For those who lived the pop music of the '60s, or for those who wonder how the base of pop music that exists today was built, this exceptional documentary is just perfect.  Laurel Canyon was, in the days of the early-to-mid '60s, a part of greater Los Angeles that attracted musicians from all over the world.  It was, then, a cheap place to live, with rental houses available at bargain basement rates, and no shortage of sex, drugs, and rock and roll.  It was a place where Eric Clapton first met Joni Mitchell at a barbecue put on by Mama Cass Elliot.  It was a place where The Beatles schmoozed with one of their idols, Little Richard, and it was a place where Crosby, Stills, Nash, and Young hung out together, wrote music together, and played what would become the hits of the century in their Laurel Canyon backyard.  Mama Michelle Phillips speaks candidly in an interview recorded last year as to how her inability to be with just one man hurt her then-husband John beyond belief, but ... he knew what he was getting, she says.  Interviews with Linda Ronstadt, Don Henley, and Jackson Brown are included, and there's a great look back at other Canyon denizens such as The Doors' Jim Morrison, and singer-songwriter Carol King.  Rated 14A.  Part 2 will be released next week.

The Witcher (TV Series, 2019):
This Netflix original series is a sword-and-sandal thriller that follows Geralt of Rivera, a solitary monster-killer who roams the earth righting the wrongs created by monstrosities everywhere.  Henry Cavill stars as the title character, based on a novel series.  A second season has already been announced, so you can binge watch this one safely.  Rated 14A. 

 

New on AMAZON PRIME

Radioactive (2019):

Madame Curie is, in this Amazon original, far more than just a commonly used answer-and-question on the game show Jeopardy.  Rosamund Pike takes on the role of the woman born Marie Sklowdoska in Warsaw, Poland in 1867, and who died at a relatively young age in 1934 in a French sanatorium where she suffered from aplastic anaemia, the result of a working lifetime dealing with radioactive elements.  She was the first woman to win a Nobel prize, and to this day is the only woman to win a Nobel prize twice.   Sklowdoska met and married fellow scientist Pierre Curie in Paris and their work together pioneered the field of radioactivity, a term that Marie coined, and radioactive elements.
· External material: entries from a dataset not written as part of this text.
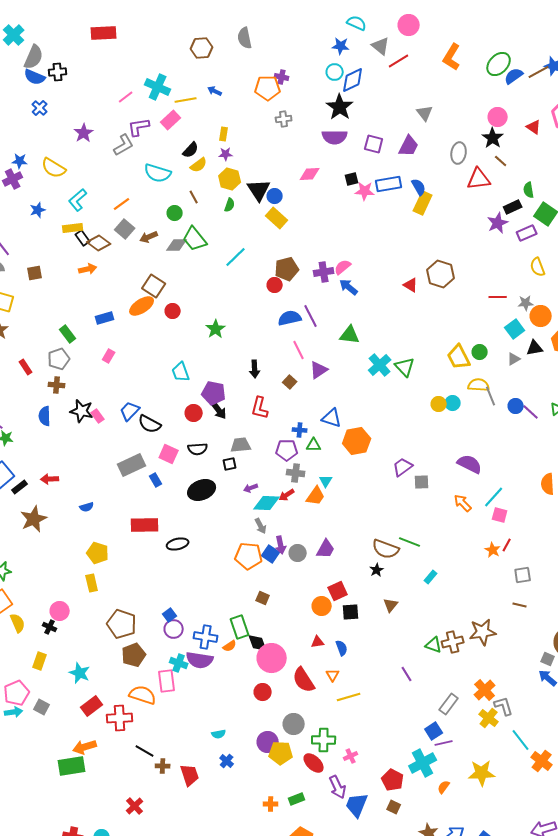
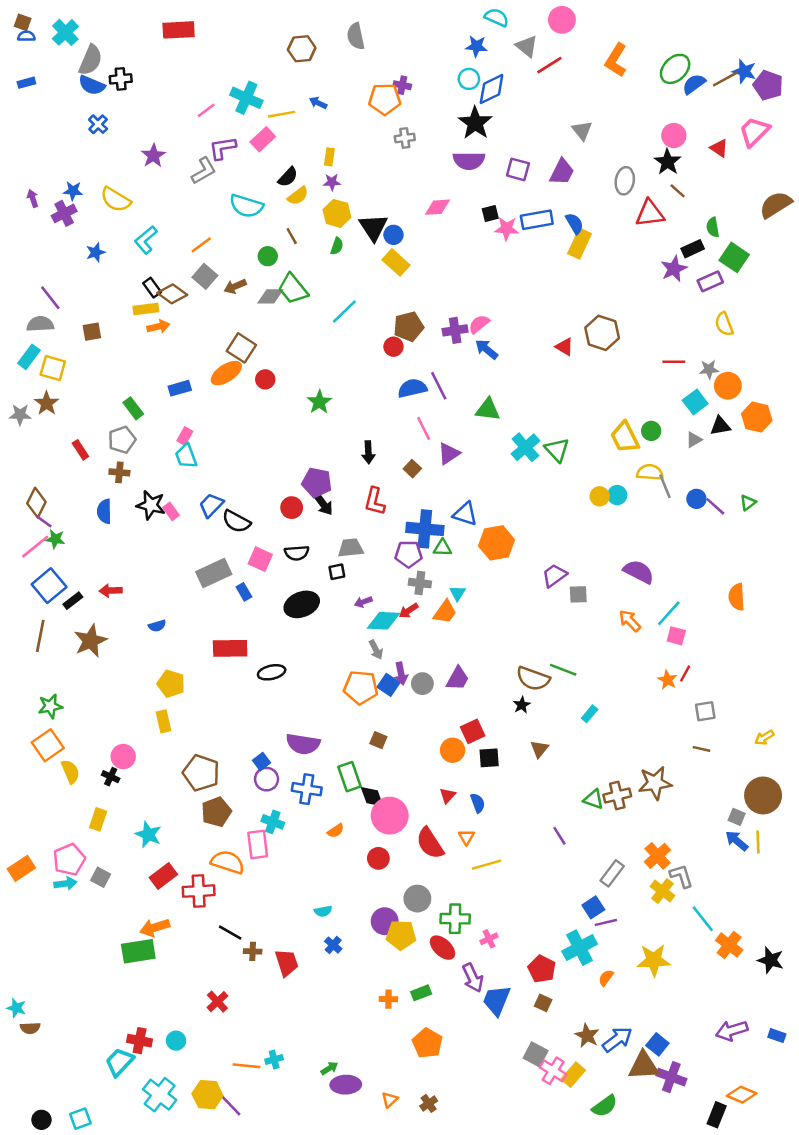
yellow rectangle: (73, 228) -> (146, 309), moved
cyan trapezoid: (181, 372) -> (186, 456), moved
blue cross: (300, 430) -> (425, 529), size x2.0
red triangle: (318, 642) -> (448, 795), turned -40
orange semicircle: (230, 646) -> (336, 831), moved
purple semicircle: (200, 660) -> (303, 744), moved

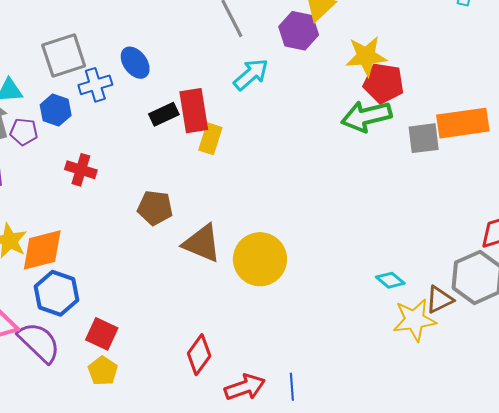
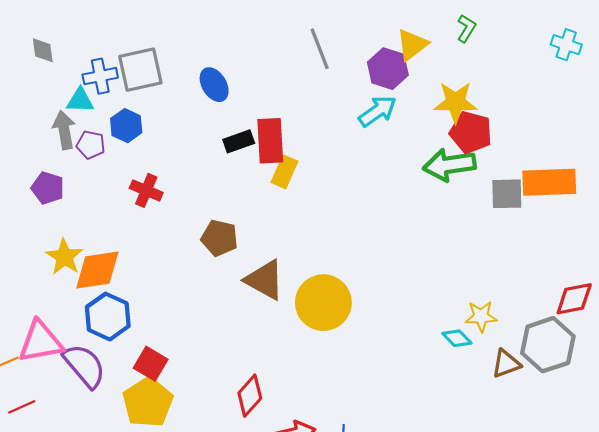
cyan arrow: (251, 74) -> (377, 111), moved
blue cross: (95, 85) -> (100, 76), moved
yellow star: (414, 320) -> (481, 316), moved, size x0.7
yellow pentagon: (103, 371) -> (148, 402), size x1.6

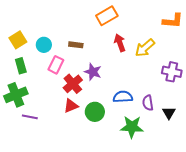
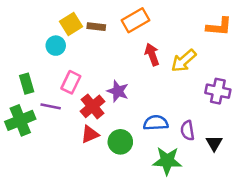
yellow square: (18, 40) -> (71, 24), moved
cyan circle: (44, 45) -> (56, 46), moved
brown rectangle: (76, 45) -> (96, 27), moved
purple line: (30, 117) -> (51, 106), moved

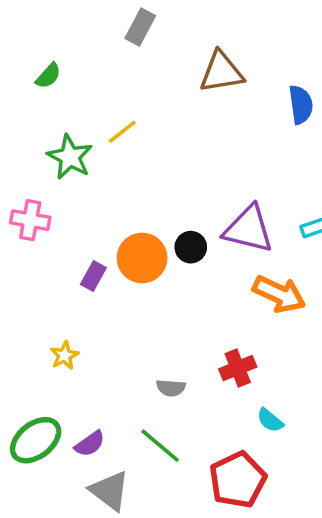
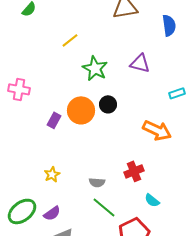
green star: (70, 157) -> (95, 68), moved
purple triangle: (248, 229) -> (140, 63), moved, size x0.7
yellow star: (64, 355) -> (52, 174), moved
green line: (160, 446) -> (104, 207), moved

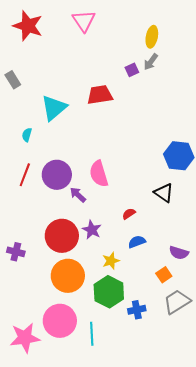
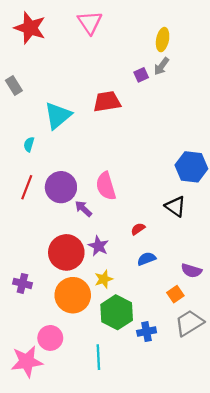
purple cross: (16, 252) -> (22, 283), moved
yellow star: (111, 261) -> (104, 279), moved
pink circle: (60, 321) -> (50, 338), moved, size x0.7

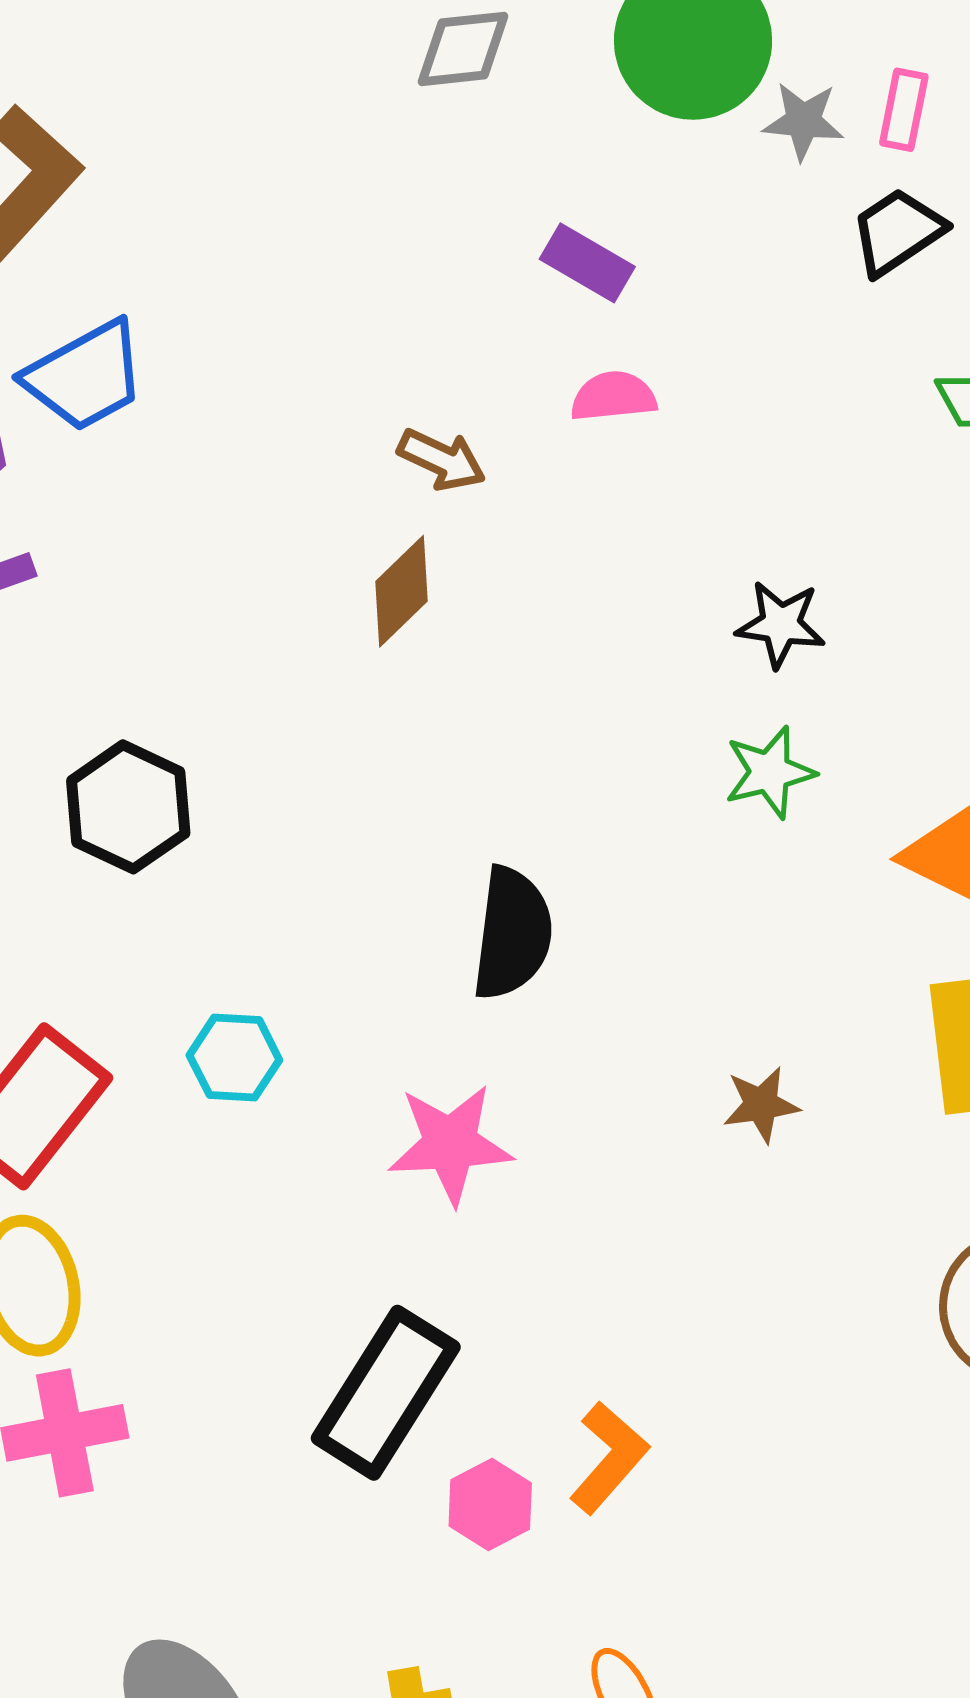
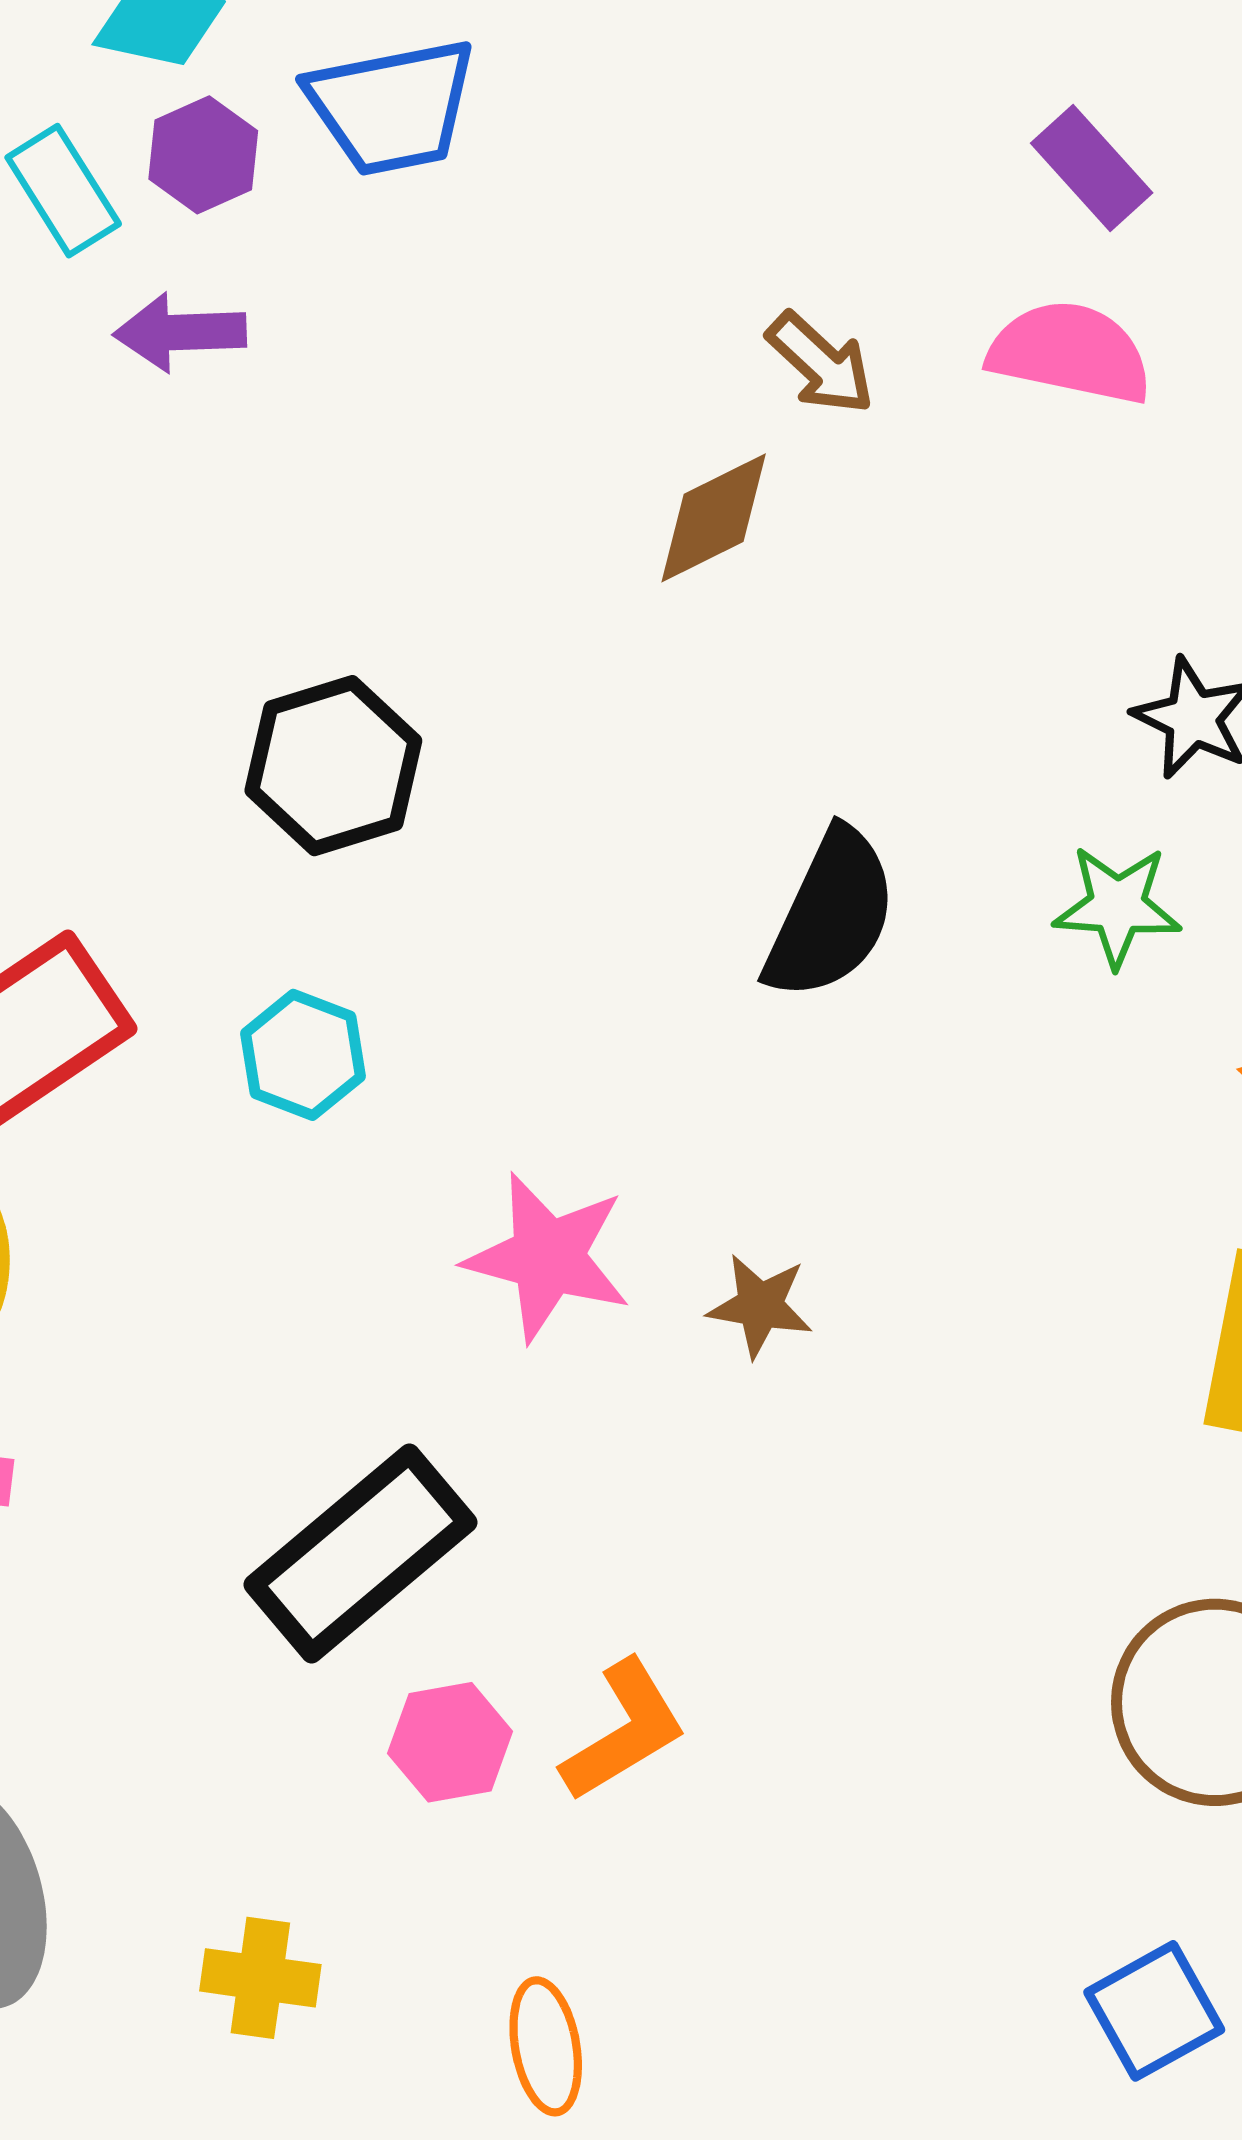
pink semicircle: (613, 396) -> (1070, 352), size x1.4
black hexagon: (128, 807) -> (333, 766), moved
black semicircle: (512, 933) -> (831, 915), moved
brown star: (761, 1105) -> (760, 1306), moved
He is played here by Sam Riley.  She created portable X-Ray machines that could be transported to field hospitals, and she operated such machines during WWI, doing so with no protection whatsoever, as the results of exposure to X-rays was not yet known.  This film is both a scientific biography and a love story telling the tale of two people so perfectly matched that their romance was as amazing as their discoveries.  Rated 14A. 


New on DISNEY +

The Mandalorian, Chapter 6:
This Star Wars series made for streaming, is perhaps the most true and authentic spinoff that the franchise has offered in more than 20 years.  Taking place in the days of Jawas and Ewoks, it follows the adventures of a masked bounty hunter and his baby Yoda capturee across the galaxy.  The flavour is very much that of the Empire Strikes Back era, with outstanding special effects and a superb story.  Rated PG.